## Exercise brief
In your reply, repeat the full listing exactly and leave each picture out.

## Source material
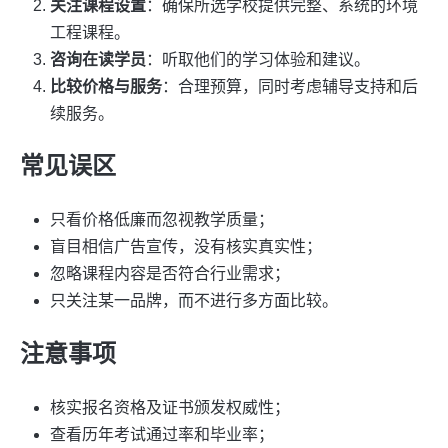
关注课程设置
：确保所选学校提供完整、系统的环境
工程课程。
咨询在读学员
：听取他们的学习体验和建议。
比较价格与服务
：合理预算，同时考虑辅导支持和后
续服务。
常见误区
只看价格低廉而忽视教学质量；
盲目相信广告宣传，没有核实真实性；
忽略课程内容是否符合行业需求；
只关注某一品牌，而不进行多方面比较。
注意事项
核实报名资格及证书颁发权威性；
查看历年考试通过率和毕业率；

## Task result
关注课程设置
：确保所选学校提供完整、系统的环境
工程课程。
咨询在读学员
：听取他们的学习体验和建议。
比较价格与服务
：合理预算，同时考虑辅导支持和后
续服务。
常见误区
只看价格低廉而忽视教学质量；
盲目相信广告宣传，没有核实真实性；
忽略课程内容是否符合行业需求；
只关注某一品牌，而不进行多方面比较。
注意事项
核实报名资格及证书颁发权威性；
查看历年考试通过率和毕业率；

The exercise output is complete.